Hunters’ search and rescue team seeks corporate sponsorship

The content originally appeared on: Trinidad and Tobago Newsday

Captain of the Hunters’ Search and Rescue Team Vallence Rambharat at the Caroni Bird Sanctuary. – Photo by Ayanna Kinsale

THE Hunters’ Search and Rescue team is looking for a corporate sponsor to help defray costs for proper equipment to aid its members in traversing rugged forest terrain and rivers to rescue lost hikers and recover the bodies of crime victims.

In an interview on Thursday, team captain Vallence Rambharat said the group is in need of sponsorship to get the proper gear to carry out missions.

“It’s not as easy or simple as some people might think. Rope alone cost us $4,000 last year, then there are specially modified boots to repel the bite of poisonous snakes or stings from scorpions and a pair averages about $1,700,” he said.

He said the team is also in need of back packs, night-vision binoculars, proper life jackets, gloves and a drone for aerial video support.”

The team comprises 13 men and one woman who all give of their time and expertise voluntarily.

The team was formed by Rambharat and Ren Gopeesingh in February 2021 following a call by then police commissioner Gary Griffith for help from hunters to locate court clerk Andrea Bharat who was missing. Days later, her body was found by police, soldiers and the volunteer search and rescue group, down a precipice in the Heights of Aripo, east Trinidad.

“All of the work we do is voluntary, it’s a service to the people of our country. We are considering looking into asking for support from the Government to purchase equipment and gear, but for now, if we can find a corporate sponsor that would really be good.”

The team is divided into three regional sub-groups, one for north Trinidad, one for south and one for central.

Rambharat said in 2021, the team went on 36 specific missions.
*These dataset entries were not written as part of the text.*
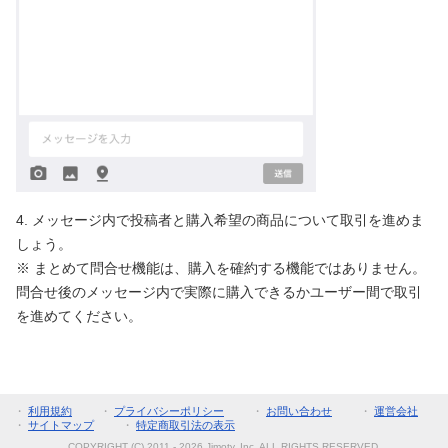
4. メッセージ内で投稿者と購入希望の商品について取引を進めま
しょう。
※ まとめて問合せ機能は、購入を確約する機能ではありません。
問合せ後のメッセージ内で実際に購入できるかユーザー間で取引
を進めてください。
・
利用規約
・
プライバシーポリシー
・
お問い合わせ
・
運営会社
・
サイトマップ
・
特定商取引法の表示
COPYRIGHT (C) 2011 - 2026 Jimoty, Inc. ALL RIGHTS RESERVED.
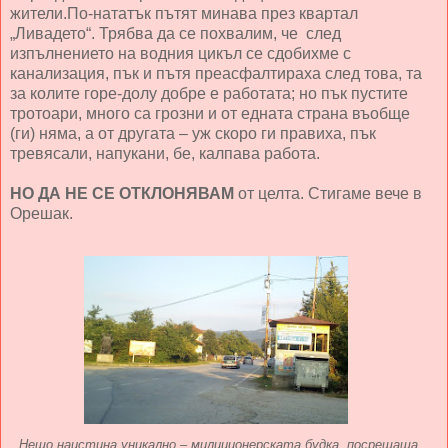
жители.По-нататък пътят минава през квартал
„Ливадето“. Трябва да се похвалим, че след
изпълнението на водния цикъл се сдобихме с
канализация, пък и пътя преасфалтираха след това, та
за колите горе-долу добре е работата; но пък пустите
тротоари, много са грозни и от едната страна въобще
(ги) няма, а от другата – уж скоро ги правиха, пък
тревясали, напукани, бе, калпава работа.
НО ДА НЕ СЕ ОТКЛОНЯВАМ
от целта. Стигаме вече в
Орешак.
Нещо наистина уникално – милиционерската будка, посрещаща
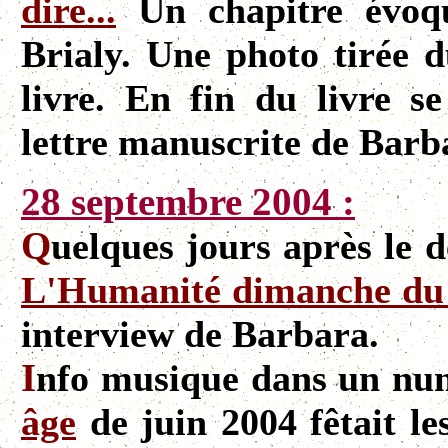
dire...
Un chapitre évoqu
Brialy. Une photo tirée 
livre. En fin du livre s
lettre manuscrite de Barb
28 septembre 2004 :
Q
uelques jours après le 
L'Humanité dimanche du
interview de Barbara.
I
nfo musique dans un nu
âge
de juin 2004 fêtait le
They rescued four people who were stranded in the forests and recovered 14 bodies, six of which were drowning victims.

Rambharat said drowning is a major cause for concern as many hikers are not aware of how quickly a stream can turn into a raging torrent of water if there is even moderate rainfall higher up the forest.
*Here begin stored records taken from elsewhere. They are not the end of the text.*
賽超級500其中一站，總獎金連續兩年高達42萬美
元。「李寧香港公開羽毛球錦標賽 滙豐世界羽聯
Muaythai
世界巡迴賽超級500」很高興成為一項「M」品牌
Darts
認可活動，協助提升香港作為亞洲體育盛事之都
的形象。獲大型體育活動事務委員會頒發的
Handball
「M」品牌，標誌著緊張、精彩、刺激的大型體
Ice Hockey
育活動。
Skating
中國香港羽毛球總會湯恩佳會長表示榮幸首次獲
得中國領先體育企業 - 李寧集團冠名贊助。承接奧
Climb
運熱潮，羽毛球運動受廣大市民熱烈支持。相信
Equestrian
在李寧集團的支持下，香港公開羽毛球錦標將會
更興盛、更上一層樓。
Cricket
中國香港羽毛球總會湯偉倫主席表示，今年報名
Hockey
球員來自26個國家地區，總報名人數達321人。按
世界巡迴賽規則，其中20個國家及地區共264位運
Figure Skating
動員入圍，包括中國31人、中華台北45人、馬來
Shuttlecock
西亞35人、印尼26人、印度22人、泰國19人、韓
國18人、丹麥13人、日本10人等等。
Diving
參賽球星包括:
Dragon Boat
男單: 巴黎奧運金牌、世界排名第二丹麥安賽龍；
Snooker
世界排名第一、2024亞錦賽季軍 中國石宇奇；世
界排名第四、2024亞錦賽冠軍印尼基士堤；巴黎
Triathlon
For this year, he said, the team plans to continue its volunteerism and strengthen its network and relationship with law enforcement and hikers’ groups.
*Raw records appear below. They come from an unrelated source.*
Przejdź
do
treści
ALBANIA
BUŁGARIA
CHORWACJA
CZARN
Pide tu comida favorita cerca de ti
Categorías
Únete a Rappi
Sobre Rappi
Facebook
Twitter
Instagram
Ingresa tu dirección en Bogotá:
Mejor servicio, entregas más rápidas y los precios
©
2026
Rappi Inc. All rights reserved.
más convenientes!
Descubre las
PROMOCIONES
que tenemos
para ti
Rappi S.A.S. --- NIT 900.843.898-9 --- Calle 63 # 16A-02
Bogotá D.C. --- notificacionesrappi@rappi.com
Rambharat said it is a continuous learning process for him and his team.

He said from May-June searches became more purposeful and successful but the team continues to learn as they go on more missions.

The team leader said false alarms are one of the group’s greatest challenges. “Often times, the family (of someone said to be missing) holds the clues and answers to finding that person, especially those who go missing on purpose.”

The team has taken the position to hold off on searching for minors as they have attributed most disappearances to domestic issues that typically resolve themselves over time.

Team member Bissondath Seeram said, “When we locate a missing person who does not want to return home we use our discretion and do our best to convince them to return to their family. If it’s a child, that person, as a minor, has no other option but to go back home or to a legal guardian.”

Asked about how team members cope with the stress of coming across bodies during a mission, Rambharat said, “Most of our team members are emotionally strong and able to face death. Those of us who can’t, stay behind and provide support by conducting risk assessments and mission management.”